Не решился подойти. А следующим утром, заметив, как с рассветом она выкатила тележку за забор, просто направился в Усть-Саракташ рядом с ней. Анна глянула с усмешкой:

— Зря. Ничего ценного, просто книжки ношу.

— Знаю. Надо ведь и детей учить как-то…

Анна долго смотрела на него, молчаливого, пока не споткнулась о камень на дороге, не отвела протянутую руку и не восстановила шаг. С того дня на разбор завалов они часто ходили вместе. Барклай охранял ее — в то время многие еще оставались в квартирах, особенно на окраинах, где дома пострадали меньше центра. Волок на спине томики стихов Пушкина и детективов Незнанского, эссе Зонтаг или прозу Быкова. О каждой книге Анна могла говорить часами, но все чаще не тревожила руины словом.

Прошли месяцы, прежде чем они с Барклаем стали общаться, как друзья.

Один из стариков, что тащил гроб на плече, выдохся — закашлялся, остановился, сипло выкрикнул и вскинул руку. Барклай сменил его. Люди пошли дальше, старик остался на тропинке. За него не волновались — грибные дети очаровывали только женщин. Истощенный старик был им ни к чему.

На полпути процессию догнал Пивич — встал за Барклаем, чисто для порядка подставил плечо под доску. Спросил:

— Че я пропустил?

— Да чего тут пропустишь, — ответил Барклай. — Несем.

И все. Вся жизнь Елены: переезд ее в чужой дом из панельки, пострадавшей от взрыва биологической бомбы; оставленные за чертой дети, которые и не знали даже, что грибное существо выпило из их матери жизнь — все осталось в этом простом и будничном «несем».

Надрывался ребенок. Скользили над зеленеющими макушками облака. Сменялись мужики, устав не от веса даже, а от осознания, что вновь несут закапывать нестарую еще, прежде полную сил женщину. 

У разрытой могилы не стали прощаться. Сгребли цветы в сторону, и Барклай, как самый несуеверный, достал ребенка из коробки, задержал в ладонях. Тот, пухлый и недовольный, с силой в руках, был одет в застиранный комбинезон — чью-то ношеную детскую вещицу. По людям прокатился ропот:

— И зачем же, как настоящего одевать…

Барклай сорвал тряпицу. Подошел к гробу, потянул за саван, и тут же мелькнула соседка, схватила за локоть. Лицо ее, распухшее от рыданий и злобы, расползлось во все стороны.

— Не к телу! В ноги это положи, в тряпки.

— Орать будет. Ты гроб заколотишь, из которого голос человечий кричит?..

— Нету в нем ниче человеческого, — нахохлился Пивич. Он был с похмелья, в до того измятой рубашке, что она казалась маленькой. Весь в опилках, как лешак, Пивич шмыгал широким носом и почесывал черные обвислые щеки. 

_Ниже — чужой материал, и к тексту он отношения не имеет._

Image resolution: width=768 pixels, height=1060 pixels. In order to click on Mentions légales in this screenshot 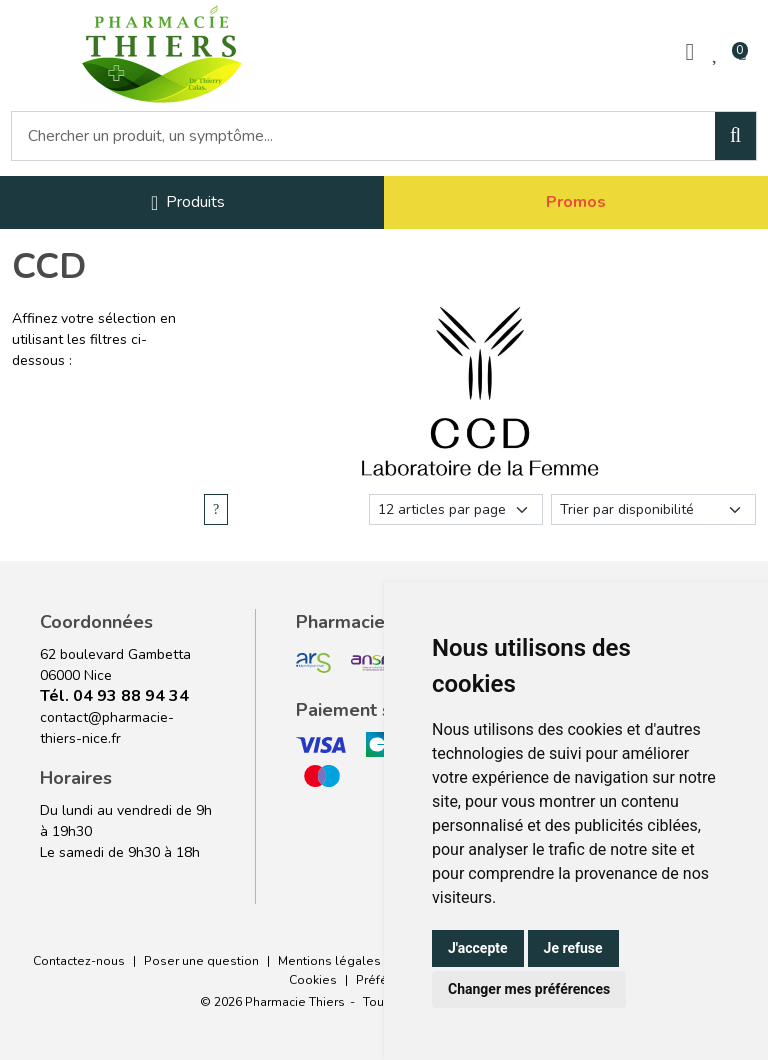, I will do `click(329, 961)`.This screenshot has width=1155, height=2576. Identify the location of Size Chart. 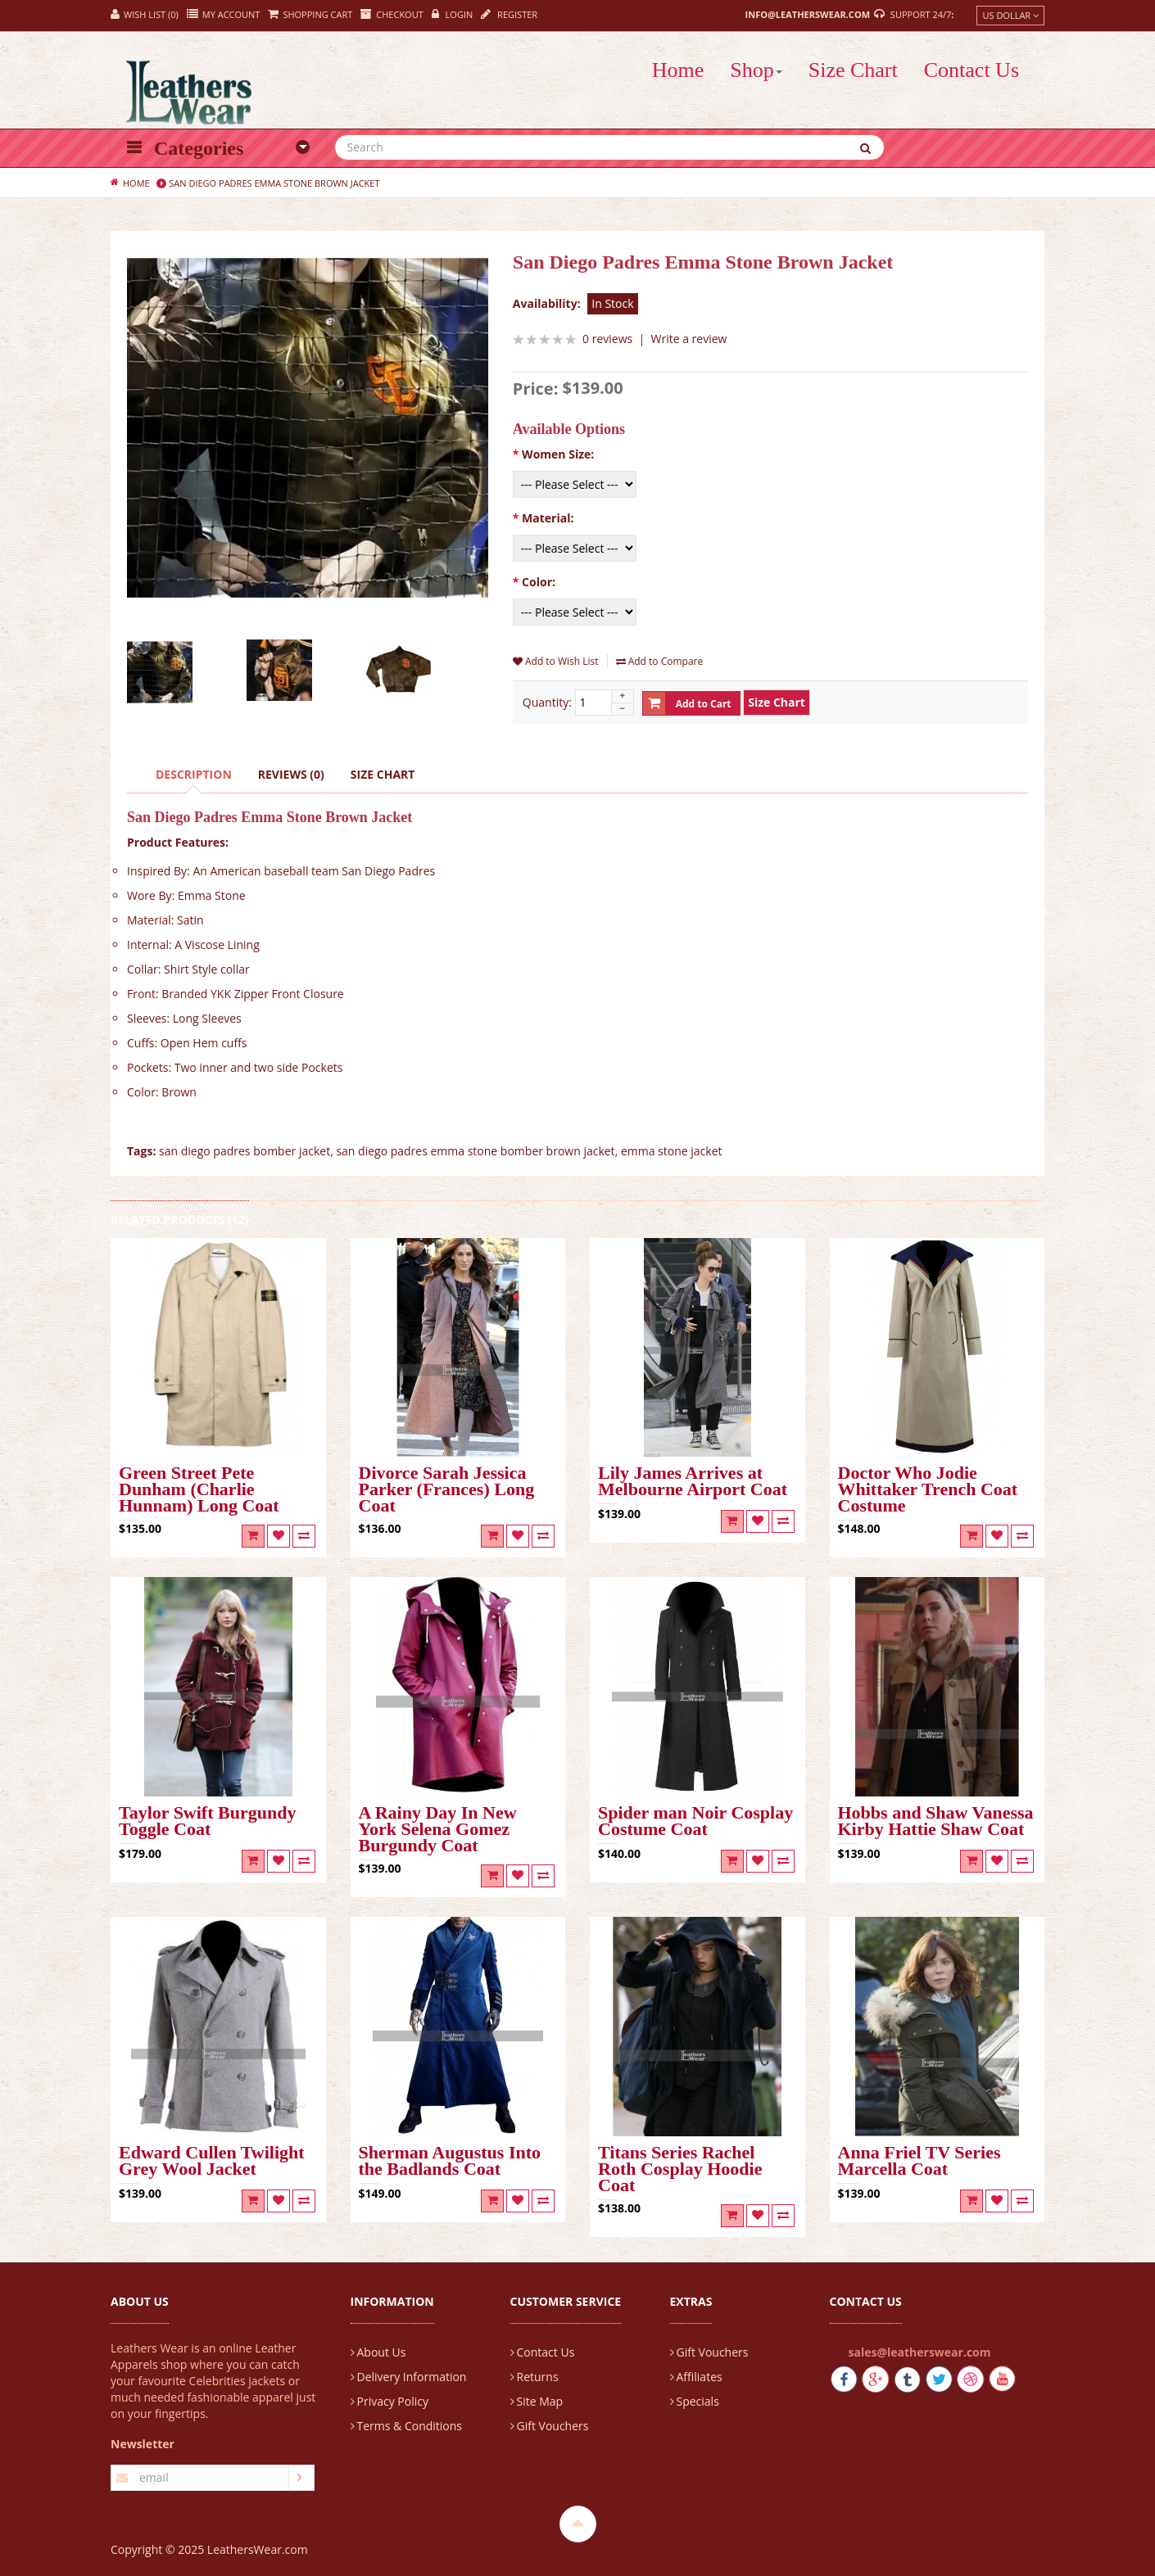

— А раз нету ничего, так идите и жгите, — Барклай протянул младенца, Пивич с соседкой отшатнулись. — Нет? Тогда не мешайте.

Он отогнул саван, задрал длинное платье, обнажив простые ситцевые трусы. Люди отвернулись рядом, зароптали. Барклай положил детское тельце на Еленин голый живот, и младенец затих, заворчал утробно, завозился. Мало что можно было взять с ее мертвого тела, но на время того, как Елену будут хоронить, тишины хватит. 

Никто о ребенке не жалел. Знали, что гроб сгниет в сырой земле, через него протянутся нити-гифы и новый младенец покажется на палой листве, и заголосит пуще прежнего…

Забили гвоздями. Бросили по горсти земли. Закопали.

В конце, не сдержавшись, соседка кинулась на крест — им примерялись к земле, куда бы вбить так, чтобы не ударить в гроб. Завыла, схватилась за него, пудовый, неподъемный, подняла и с легкостью метнула в кусты дикого шиповника.

— Хватит! — заорала чужим голосом. — Замолчите!

И сюда доносился плач десятков, если не сотен, младенцев. Он был негромкий, привычный почти, и Барклай до поры его не замечал. Слабый ветер в листве, стрекот кузнечиков, тяжелое дыхание мужиков, что закапывали Елену быстро, пока паразит ее не начал глотку драть… Чем детский плач отличался от других лесных и человеческих звуков? Да ничем.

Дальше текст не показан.